The LSHTM AMR Centre is already nearing its third birthday – and aging well, we hope! – which gives us a chance to reflect on progress to date and to consider next steps. From the start, the AMR Centre has taken an interdisciplinary approach, hosting and collaborating with initiatives that bring together lab scientists, medical and veterinary specialists, social scientists, public health historians, statisticians and modellers, health economists, students, and many others.

This three-year mark is also an opportunity to pass the baton for some of the Centre’s management team positions, which are volunteer posts typically held for three-year terms. Would you like to get more engaged with AMR-related activities at LSHTM and elsewhere? Do you have some fresh ideas for the Centre’s direction and influence?

LSHTM academic staff are welcome to express interest in leading one of the “disciplinary pillars”: Biological & Pharmacological Sciences, Clinical & Veterinary Sciences, Humanities & Environmental Sciences, or Epidemiology & Modelling. The fifth pillar, Economic, Social & Political Sciences, is newly headed by Dr Rebecca Glover who will hold the position through 2021. Expressions of interest are welcome on a rolling basis throughout 2019, and may be made in person to the Centre co-directors or a current pillar lead, or by email to amr@lshtm.ac.uk.

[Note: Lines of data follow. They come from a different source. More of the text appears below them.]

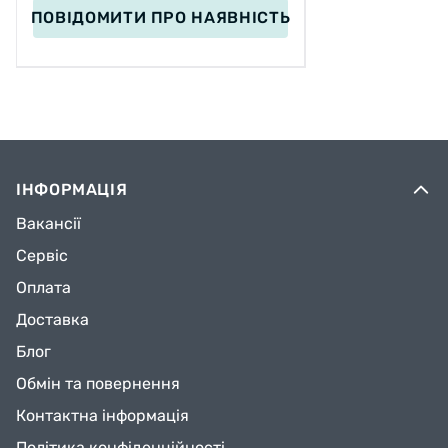
ПОВІДОМИТИ
ПРО НАЯВНІСТЬ
ІНФОРМАЦІЯ
Вакансії
Сервіс
Оплата
Доставка
Блог
Обмін та повернення
Контактна інформація
Політика конфіденційності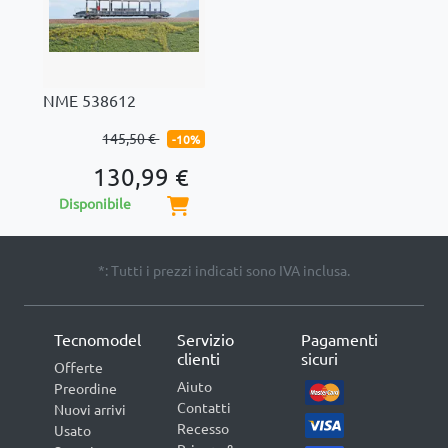
NME 538612
145,50 €
-10%
130,99 €
Disponibile
*: Tutti i prezzi indicati sono IVA inclusa.
Tecnomodel
Servizio
Pagamenti
clienti
sicuri
Offerte
Aiuto
Preordine
Contatti
Nuovi arrivi
Recesso
Usato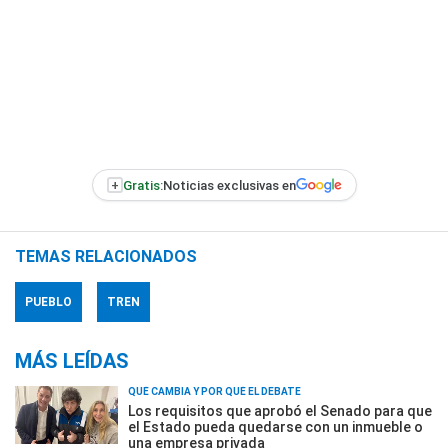
+
Gratis:
Noticias exclusivas en
TEMAS RELACIONADOS
PUEBLO
TREN
MÁS LEÍDAS
QUÉ CAMBIA Y POR QUÉ EL DEBATE
Los requisitos que aprobó el Senado para que
el Estado pueda quedarse con un inmueble o
una empresa privada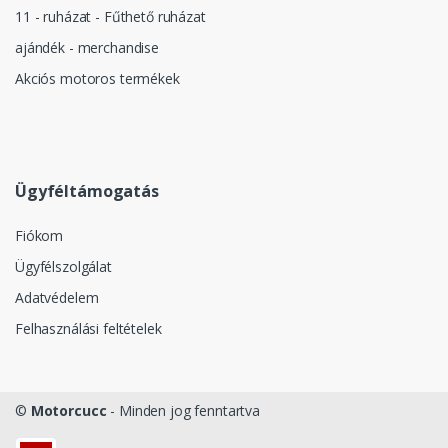
11 - ruházat - Fűthető ruházat
ajándék - merchandise
Akciós motoros termékek
Ügyféltámogatás
Fiókom
Ügyfélszolgálat
Adatvédelem
Felhasználási feltételek
©
Motorcucc
- Minden jog fenntartva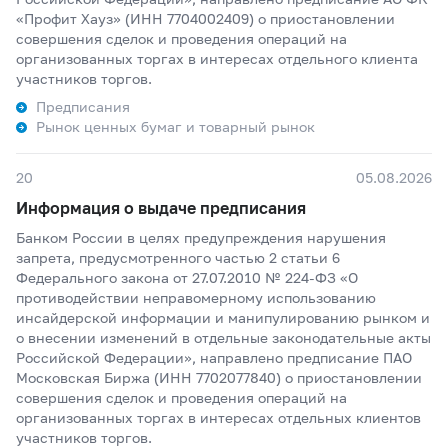
«Профит Хауз» (ИНН 7704002409) о приостановлении
совершения сделок и проведения операций на
организованных торгах в интересах отдельного клиента
участников торгов.
Предписания
Рынок ценных бумаг и товарный рынок
20
05.08.2026
Информация о выдаче предписания
Банком России в целях предупреждения нарушения
запрета, предусмотренного частью 2 статьи 6
Федерального закона от 27.07.2010 № 224-ФЗ «О
противодействии неправомерному использованию
инсайдерской информации и манипулированию рынком и
о внесении изменений в отдельные законодательные акты
Российской Федерации», направлено предписание ПАО
Московская Биржа (ИНН 7702077840) о приостановлении
совершения сделок и проведения операций на
организованных торгах в интересах отдельных клиентов
участников торгов.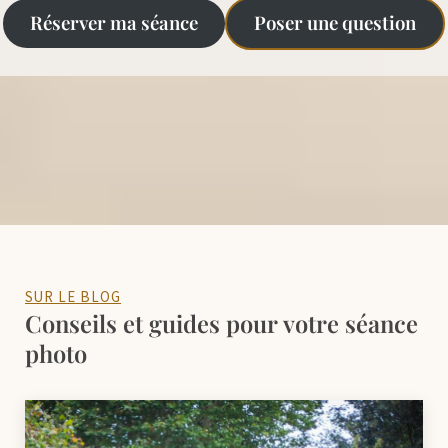
Réserver ma séance
Poser une question
SUR LE BLOG
Conseils et guides pour votre séance
photo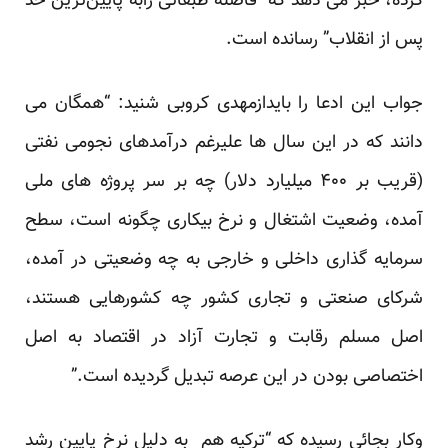
کرده، خبر می دهد که “فاصله طبقاتی رابه پایین‌ترین حد
پس از انقلاب” رسانده است.
جواب این ادعا را بایدازمهدی کروبی شنید: “همگان می
دانند که در این سال ها علیرغم درآمدهای نجومی نفتی
(قریب بر ۴۰۰ میلیارد دلار) چه بر سر پروژه های ملی
آمده، وضعیت اشتغال و نرخ بیکاری چگونه است، سطح
سرمایه گذاری داخلی و خارجی به چه وضعیتی در آمده،
شرکای صنعتی و تجاری کشور چه کشورهایی هستند،
اصل مسلم رقابت و تجارت آزاد در اقتصاد به اصل
اختصاصی بودن در این عرصه تبدیل گردیده است.”
وکار بجائی رسیده که “ترکیه هم به دلیل نرخ پایین رشد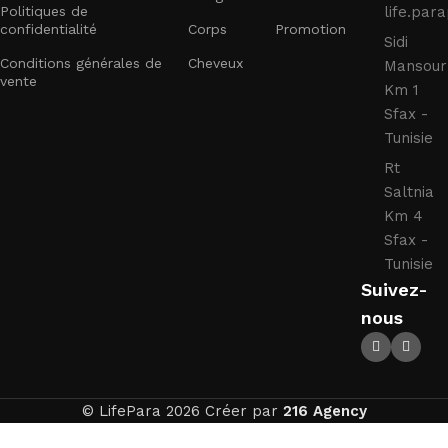
Politiques de
life.pa
confidentialité
Corps
Promotion
Sidi
Conditions générales de
Cheveux
Mansour
vente
Km 1
Sfax -
Tunisie
Rt
Saltnia
Km 4
Sfax -
Tunisie
Suivez-
nous
© LifePara 2026 Créer par
216 Agency
AVENE
-
+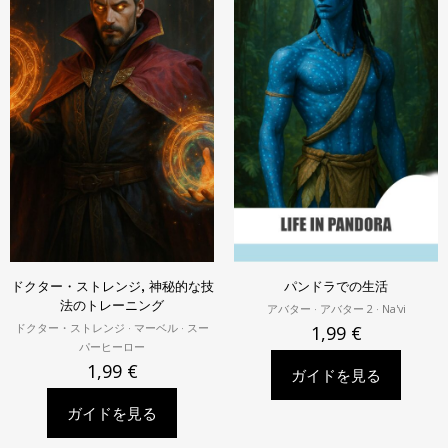
ドクター・ストレンジ, 神秘的な技
パンドラでの生活
法のトレーニング
アバター · アバター 2
· Na'vi
ドクター・ストレンジ · マーベル · スー
1,99
€
パーヒーロー
1,99
€
ガイドを見る
ガイドを見る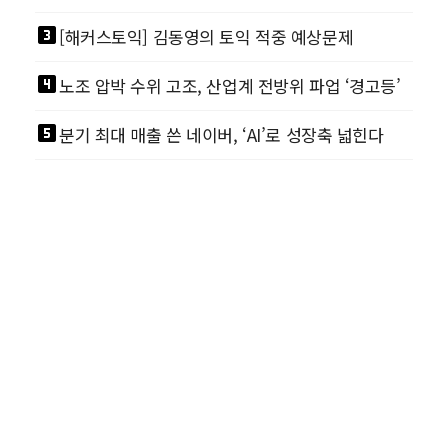
looks_3
[해커스토익] 김동영의 토익 적중 예상문제
looks_4
노조 압박 수위 고조, 산업계 전방위 파업 ‘경고등’
looks_5
분기 최대 매출 쓴 네이버, ‘AI’로 성장축 넓힌다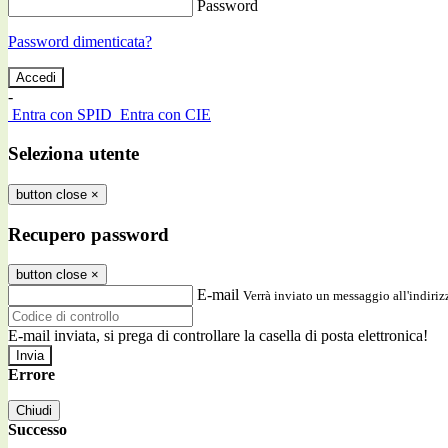
Password
Password dimenticata?
-
Entra con SPID
Entra con CIE
Seleziona utente
button close
×
Recupero password
button close
×
E-mail
Verrà inviato un messaggio all'indirizz
E-mail inviata, si prega di controllare la casella di posta elettronica!
Errore
Chiudi
Successo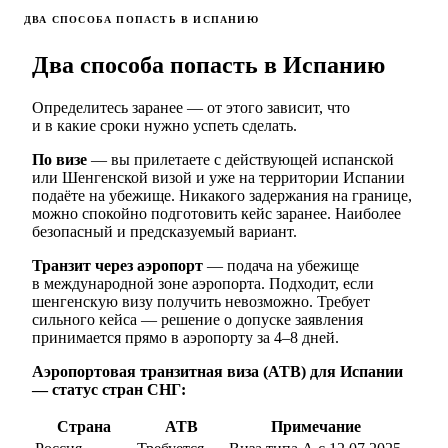
ДВА СПОСОБА ПОПАСТЬ В ИСПАНИЮ
Два способа попасть в Испанию
Определитесь заранее — от этого зависит, что
и в какие сроки нужно успеть сделать.
По визе
— вы прилетаете с действующей испанской
или Шенгенской визой и уже на территории Испании
подаёте на убежище. Никакого задержания на границе,
можно спокойно подготовить кейс заранее. Наиболее
безопасный и предсказуемый вариант.
Транзит через аэропорт
— подача на убежище
в международной зоне аэропорта. Подходит, если
шенгенскую визу получить невозможно. Требует
сильного кейса — решение о допуске заявления
принимается прямо в аэропорту за 4–8 дней.
Аэропортовая транзитная виза (АТВ) для Испании
— статус стран СНГ:
Страна
АТВ
Примечание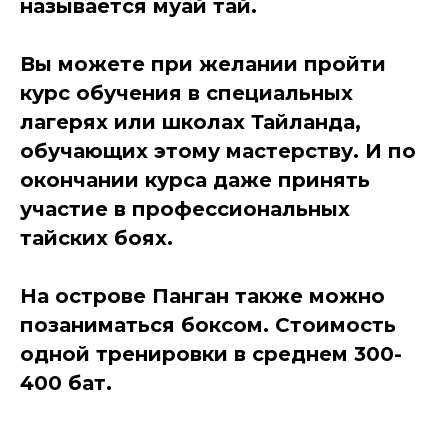
называется муай тай.
Вы можете при желании пройти
курс обучения в специальных
лагерях или школах Тайланда,
обучающих этому мастерству. И по
окончании курса даже принять
участие в профессиональных
тайских боях.
На острове Панган также можно
позаниматься боксом. Стоимость
одной тренировки в среднем 300-
400 бат.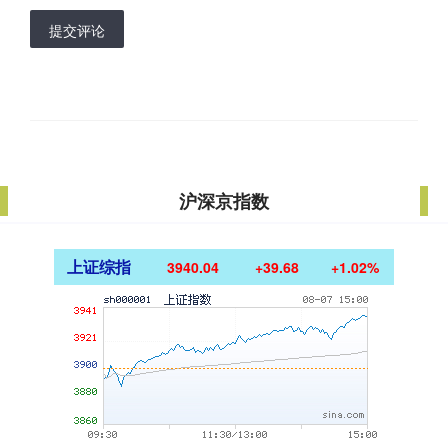
提交评论
沪深京指数
上证综指
3940.04
+39.68
+1.02%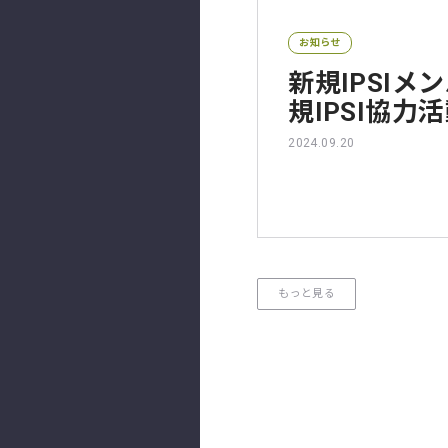
お知らせ
新規IPSIメ
規IPSI協力
2024.09.20
もっと見る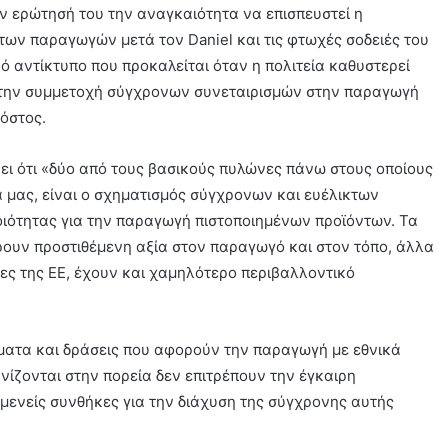
ν ερώτησή του την αναγκαιότητα να επισπευστεί η
ων παραγωγών μετά τον Daniel και τις φτωχές σοδειές του
 αντίκτυπο που προκαλείται όταν η πολιτεία καθυστερεί
 την συμμετοχή σύγχρονων συνεταιρισμών στην παραγωγή
όστος.
ι ότι «δύο από τους βασικούς πυλώνες πάνω στους οποίους
α μας, είναι ο σχηματισμός σύγχρονων και ευέλικτων
ότητας για την παραγωγή πιστοποιημένων προϊόντων. Τα
ρουν προστιθέμενη αξία στον παραγωγό και στον τόπο, άλλα
ες της ΕΕ, έχουν και χαμηλότερο περιβαλλοντικό
ματα και δράσεις που αφορούν την παραγωγή με εθνικά
ίζονται στην πορεία δεν επιτρέπουν την έγκαιρη
ενείς συνθήκες για την διάχυση της σύγχρονης αυτής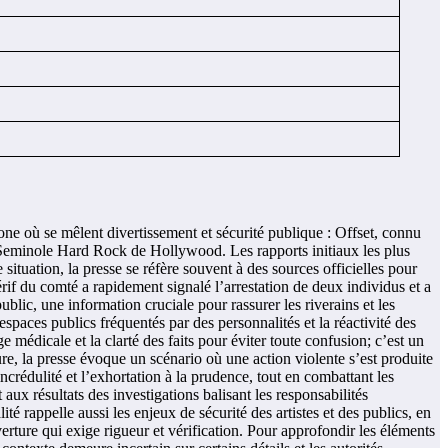
one où se mêlent divertissement et sécurité publique : Offset, connu
no Seminole Hard Rock de Hollywood. Les rapports initiaux les plus
situation, la presse se réfère souvent à des sources officielles pour
érif du comté a rapidement signalé l’arrestation de deux individus et a
public, une information cruciale pour rassurer les riverains et les
espaces publics fréquentés par des personnalités et la réactivité des
ge médicale et la clarté des faits pour éviter toute confusion; c’est un
ure, la presse évoque un scénario où une action violente s’est produite
ncrédulité et l’exhortation à la prudence, tout en combattant les
aux résultats des investigations balisant les responsabilités
té rappelle aussi les enjeux de sécurité des artistes et des publics, en
verture qui exige rigueur et vérification. Pour approfondir les éléments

Some notes from the current pillar leads, to give a flavour of what's involved: 

  • Dr John Manton, head of Humanities & Environmental Sciences, helped to produce the WASH and AMR roundtable hosted in July 2017, and as of 2019 is welcoming two doctoral students to LSHTM to focus on historical dimensions of AMR, which will benefit this pillar for years to come. John says: “Coming together as a management group to see how a health problem can be tackled from all sides has been really eye-opening for someone who's used to reporting on disasters that are done and dusted (aka history). … the insights into how we can work in an interdisciplinary fashion – in terms of both pragmatic and intellectual inputs – has been a key positive.”
     
  • Dr Sam Willcocks, head of Biological & Pharmacological Sciences, values the routine interactions with fellow AMR enthusiasts and experts in different disciplines both during management meetings and Centre seminars and events. Sam says: “…it has been great to represent LSHTM and contribute to everything from Longitude Prize and Science Museum events to [the Microbiome Goes Mainstream event], to Living Library events to showcase our work directly to the public, interacting with members of the WHO and the Hong Kong Health Ministry, to helping establish the AMR short course. The rotating newsletter is a nice way to shine a light on topics that are especially pertinent to your discipline while reaching a broad audience. I am convinced the work of the AMR Centre has been behind the huge interest every year from students wanting to work on AMR projects, especially in the biological sciences pillar.”
     
  • Dr Rebecca Glover, new head of Economic, Social & Political Sciences, can already speak to some the advantages of her role; she appreciates “having a ready-made excuse to keep on top of the AMR literature for newsletter writing. Also, getting to know more about the rich and varied work that colleagues at the school are conducting, and having the chance to meet AMR researchers from across different faculties.”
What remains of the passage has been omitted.